What is male breast cancer all about?

  Male breast gland has fewer, less developed lobules and rich tissue lymphatic network. Male breast cancer accounts for about 1% of the total, with an increasing trend year by year. Late age of onset (peak incidence 58y-64y), late detection (over 6 months delay, over 40% of patients are intermediate to late stage), long duration of disease, high rate of lymphatic metastasis (50% metastasis in anterior lymph nodes, multiple lymph nodes metastasis). It is more common in Blacks and Middle Eastern Jews. Pathology is predominantly ductal adenocarcinoma, with lobular carcinoma rare and often moderately differentiated. Estrogen-progestin receptor (ER, PR) expression is high 60%-70%.  Etiology: family history, disorders of estrogen/androgen secretion (Klinefelter syndrome), history of breast development, BRCA2 gene mutation, Cowden syndrome (multiple malformations), heat, pollution, alcohol.  Clinical manifestations include painless lumps under the nipple or areola, with distension, overflow, and skin ulcers, and tumors that tend to invade the skin and pectoral muscle.
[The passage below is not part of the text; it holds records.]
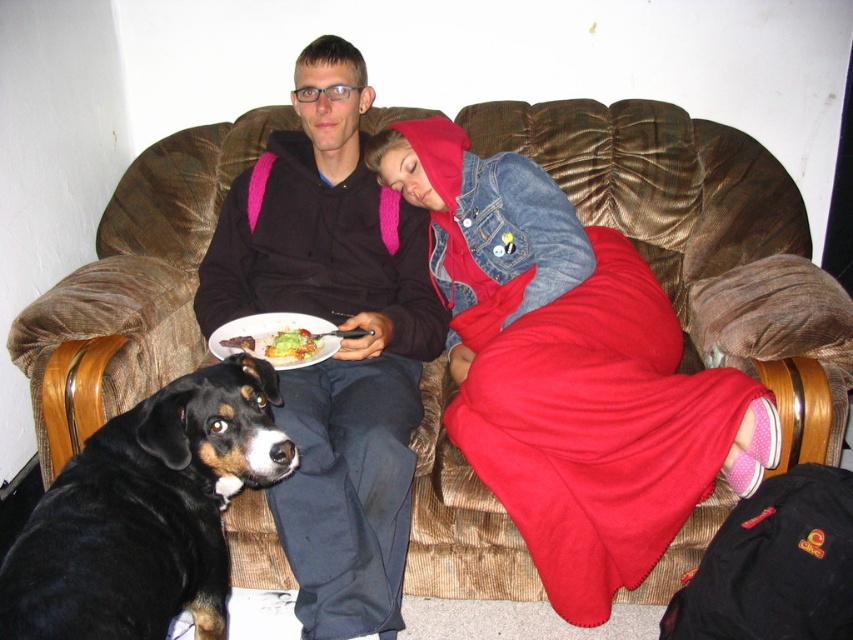 Question: Is black fur dog at lower left smaller than yellowish matte bread at center?

Choices:
 (A) no
 (B) yes

Answer: (A)

Question: Can you confirm if denim jacket at upper right is bigger than black fur dog at lower left?

Choices:
 (A) yes
 (B) no

Answer: (A)

Question: Can you confirm if black fur dog at lower left is positioned to the right of yellowish matte bread at center?

Choices:
 (A) no
 (B) yes

Answer: (A)

Question: Which object is the farthest from the matte black hoodie at center?

Choices:
 (A) denim jacket at upper right
 (B) yellowish matte bread at center

Answer: (B)

Question: Among these objects, which one is nearest to the camera?

Choices:
 (A) yellowish matte bread at center
 (B) matte black hoodie at center

Answer: (B)

Question: Among these points, which one is nearest to the camera?

Choices:
 (A) (279, 346)
 (B) (384, 202)
 (C) (206, 557)
 (D) (547, 561)

Answer: (C) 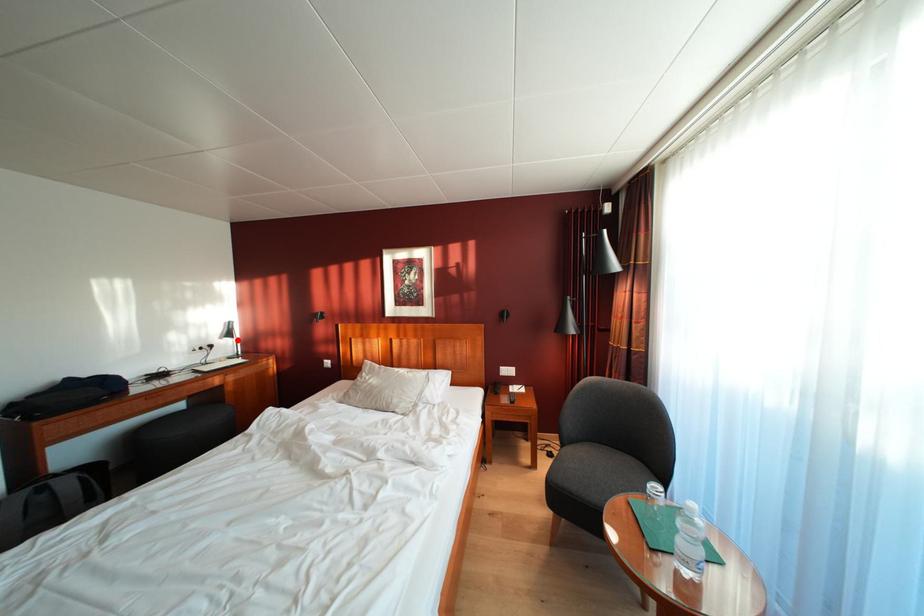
Examination: Ca15-3, CEA, ultrasound, mammography, MR, biopsy. Easily misdiagnosed as male breast development, sebaceous cyst, breast fibroid, lipoma, fat necrosis, abscess, etc.  Treatment: (1) Radical surgery, modified radical surgery, mastectomy + axillary lymph node dissection; key points of surgery: large tension of incision, skin graft if necessary; modified radical surgery axillary lymph node dissection is more difficult; often accompanied by internal breast lymphatic metastasis.  (2) Neoadjuvant chemotherapy and postoperative chemotherapy: metastatic cancer with lymphatic metastasis, primary tumor >1 cm, hormone receptor (-), anthracycline or combined with paclitaxel; (3) Endocrine therapy: triamcinolone for 5 years; aromatase inhibitor (letrozole) to suppress 50% estrogen level; (4) Local radiotherapy.  Prognosis: 5-year survival rate >80% for stage I patients, 50%-80% for stage II, 30%-60% for stage III.